+ FAMILY + « Salut euh… j’ai vu que tu avais un peu de difficulté avec tes sorts. Si tu veux, je pourrais t’aider? »« Ah, t’as remarqué… J’aurais pourtant juré avoir bien caché mon jeu. C’est super sympa de ta part de m’faire cette offre. Considère-la comme acceptée.
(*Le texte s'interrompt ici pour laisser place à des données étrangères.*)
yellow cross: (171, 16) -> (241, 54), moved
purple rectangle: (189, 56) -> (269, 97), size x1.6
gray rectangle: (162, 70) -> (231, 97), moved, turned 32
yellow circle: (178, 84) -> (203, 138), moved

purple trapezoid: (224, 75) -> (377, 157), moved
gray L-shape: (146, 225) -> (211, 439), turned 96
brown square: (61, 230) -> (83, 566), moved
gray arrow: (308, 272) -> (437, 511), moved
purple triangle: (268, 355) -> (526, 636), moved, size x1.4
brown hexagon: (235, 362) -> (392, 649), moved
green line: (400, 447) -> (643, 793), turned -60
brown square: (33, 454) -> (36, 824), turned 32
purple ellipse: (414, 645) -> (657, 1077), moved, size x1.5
Je m’appelle Dale Petitjean. »« M-Moi c’est Teresa. Teresa Appleby. Enchantée! »***
Comme de nombreux couples avant eux, Dale Petitjean et Teresa Appleby s’étaient connus pendant leurs études. Le premier était un fier Gryffondor, la deuxième était une Poufsouffle remplie de bonté. Issus de la même cohorte, la sang-mêlée remarqua bien vite le né-moldu. Ce qui commença comme une entraide timide s’est transformé en une belle amitié. Puis, au fil du temps, au fil des contacts et des confidences, cette amitié devint un amour solide et sincère. Ce ne fut donc une surprise pour personne lorsqu’ils annoncèrent leurs fiançailles, pour ensuite convier tous leurs proches à leurs noces, et finalement leur annoncer la première grossesse.
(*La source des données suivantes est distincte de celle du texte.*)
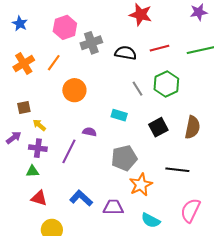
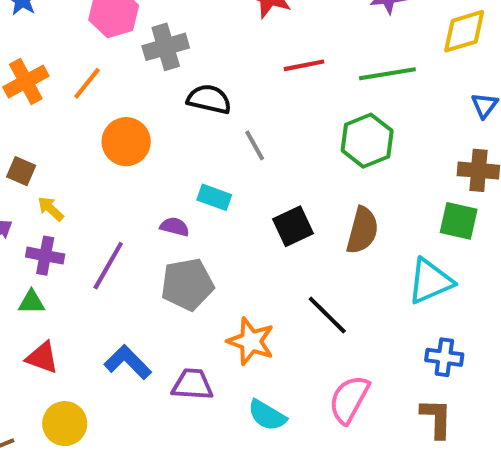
black semicircle: (126, 53) -> (209, 99), moved
green hexagon: (166, 84) -> (367, 141), moved
brown square: (24, 107) -> (21, 171), turned 32
purple semicircle: (89, 132) -> (175, 227), moved
gray pentagon: (124, 158) -> (187, 284), moved
black line: (177, 170) -> (327, 315), turned 35
orange star: (141, 185) -> (251, 341), turned -30

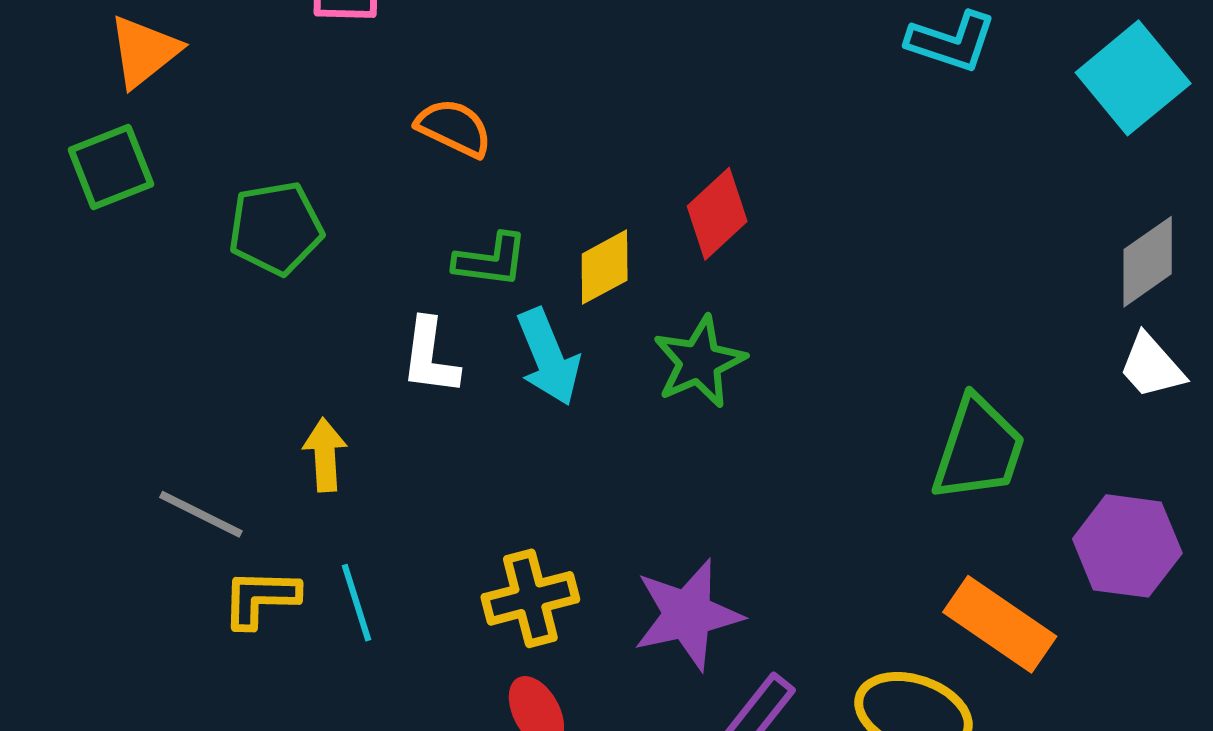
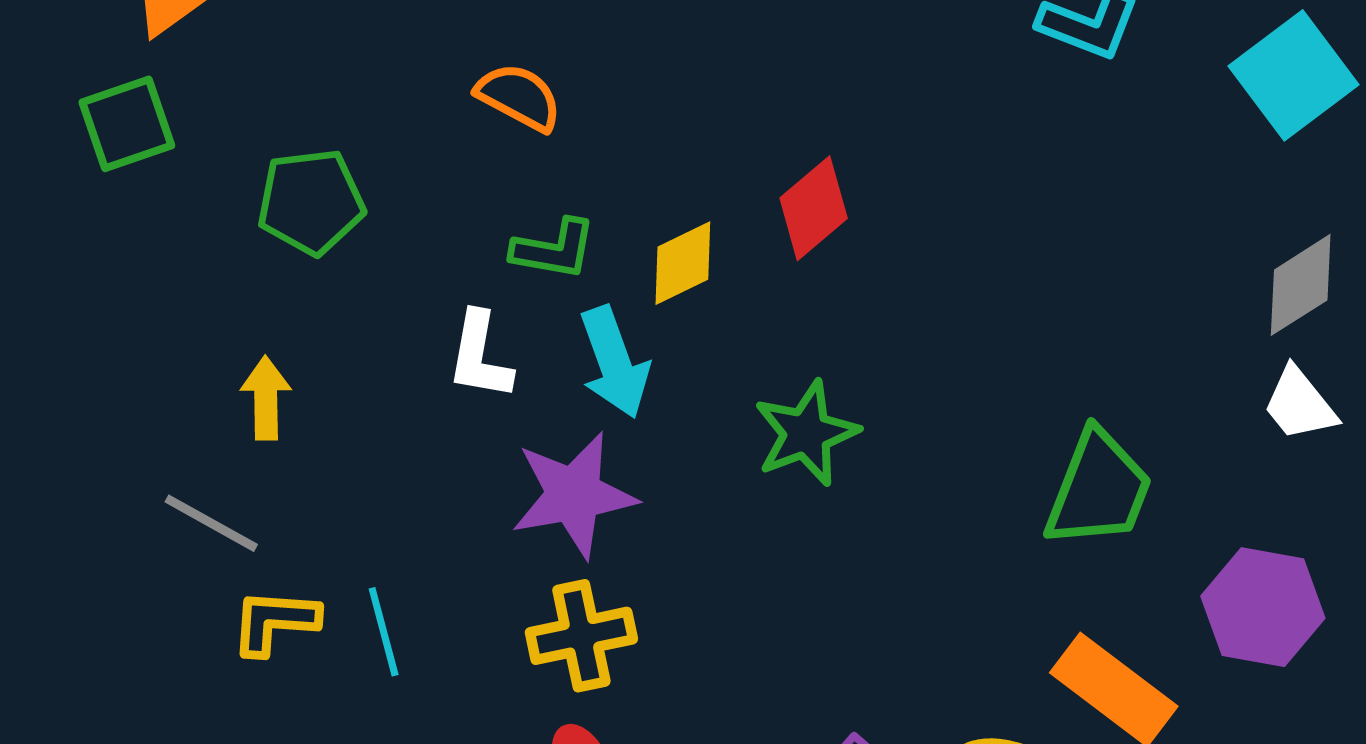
green star: (699, 362) -> (806, 433), moved
yellow arrow: (325, 455) -> (266, 398), moved
purple star: (688, 615) -> (574, 495), moved

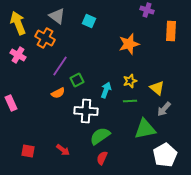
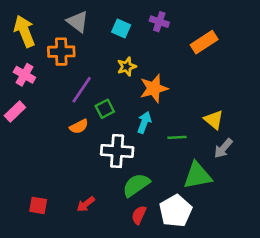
purple cross: (147, 10) -> (159, 22), moved
orange rectangle: (171, 31) -> (204, 42), moved, turned 54
orange cross: (45, 38) -> (61, 52), turned -30
orange star: (129, 44) -> (154, 88), moved
yellow star: (130, 81) -> (127, 67), moved
pink rectangle: (11, 103) -> (15, 112), moved, turned 70
red arrow: (63, 150) -> (86, 204), turned 104
white pentagon: (165, 155) -> (176, 211), moved

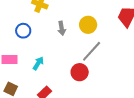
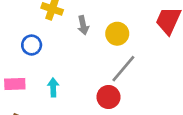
gray arrow: (62, 28) -> (83, 25), moved
cyan arrow: (38, 63) -> (53, 87), turned -32

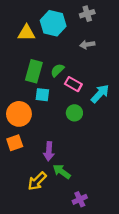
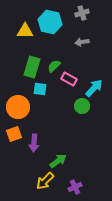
green circle: (74, 113) -> (82, 106), moved
purple arrow: (49, 151) -> (34, 143), moved
green arrow: (62, 172) -> (58, 161), turned 108
yellow arrow: (37, 181) -> (45, 181), moved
Lorsque leur petit garçon poussa son premier cri, les Petitjean passèrent de simples amants à parents attentionnés. Et même s’ils étaient passés par toute la gamme des émotions avec l’arrivée d’un premier enfant et l’expérience de toutes les premières fois associées, ils décidèrent de recommencer. Cette fois, c’est une petite fille qui vint agrandir la famille, pour le plus grand bonheur des parents et du tout nouveau grand frère qui, au bout d’une campagne d’encouragement particulièrement soutenue, avait fini par accepter de prendre la petite dans ses bras. C’est qu’elle ressemblait un peu trop à l’une des poupées de porcelaine de Mamie Jeanjean, celle qu’il avait cassé Noël dernier. Il avait tellement peur de faire la même chose avec sa petite sœur, convaincu qu’une longue fente sur la joue ne lui irait pas bien au teint.
Durant toute leur enfance, Caleb et Nolwen ne manquèrent de rien. Ils grandirent dans une jolie maison à Long Ashton, en banlieue de Bristol, une maison où se mélangeaient technologies moldues, objets magiques et sortilèges pratiques. Dans cette demeure remplie d’amour, on retrouvait téléviseur et four à micro-ondes, mais le ménage se faisait à grands coups de baguette, et on pouvait autant se déplacer en voiture qu’en transplanant ou qu’en utilisant le réseau de cheminette. Dale et Teresa avaient fait le choix d’éduquer les enfants en tirant le meilleur des deux mondes. Par cette simple décision, ils incarnaient déjà le mouvement moderniste. Les histoires de pureté de sang n’avaient pas leur place sous le toit des Petitjean. Mais quand la magie se manifesta chez l’aîné, puis chez la cadette, les parents eurent une discussion sérieuse sur le sujet. Bientôt, ils devraient aller à Poudlard et côtoyer la progéniture de la noblesse magique, des plus grands puristes de ce monde. Ils leur expliquèrent la signification des mots « impur » et « sang-de-bourbe », leur détaillant en quoi il était mal de les prononcer, et comment ne pas laisser les insultes les définir et les atteindre. Sans le savoir, Dale et Teresa leur avaient donnés la meilleure arme pour faire face à la vague : connaître leur vraie valeur.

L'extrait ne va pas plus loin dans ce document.